:: The task ::
Each line of the material that mentions the word "Maharashtra" is to be copied.

:: Material for this task ::
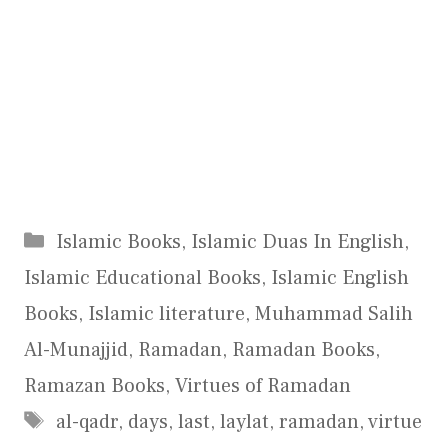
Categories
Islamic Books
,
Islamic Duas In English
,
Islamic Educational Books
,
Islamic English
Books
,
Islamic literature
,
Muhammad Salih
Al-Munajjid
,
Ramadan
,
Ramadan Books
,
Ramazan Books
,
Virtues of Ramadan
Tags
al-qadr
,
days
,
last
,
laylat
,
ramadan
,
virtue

...

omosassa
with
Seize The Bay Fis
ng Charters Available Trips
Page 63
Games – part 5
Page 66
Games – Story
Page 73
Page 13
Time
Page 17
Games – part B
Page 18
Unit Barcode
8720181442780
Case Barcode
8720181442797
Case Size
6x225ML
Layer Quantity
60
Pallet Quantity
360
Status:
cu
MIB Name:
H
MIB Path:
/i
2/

...

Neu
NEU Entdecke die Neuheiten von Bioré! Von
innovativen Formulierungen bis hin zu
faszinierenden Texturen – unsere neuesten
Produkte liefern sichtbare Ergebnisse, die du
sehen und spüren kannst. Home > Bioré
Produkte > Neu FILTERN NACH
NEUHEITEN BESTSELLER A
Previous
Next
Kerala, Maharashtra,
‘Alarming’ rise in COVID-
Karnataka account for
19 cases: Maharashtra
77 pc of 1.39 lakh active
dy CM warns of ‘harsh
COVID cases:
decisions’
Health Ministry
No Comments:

:: Exercise solution ::
Kerala, Maharashtra,
19 cases: Maharashtra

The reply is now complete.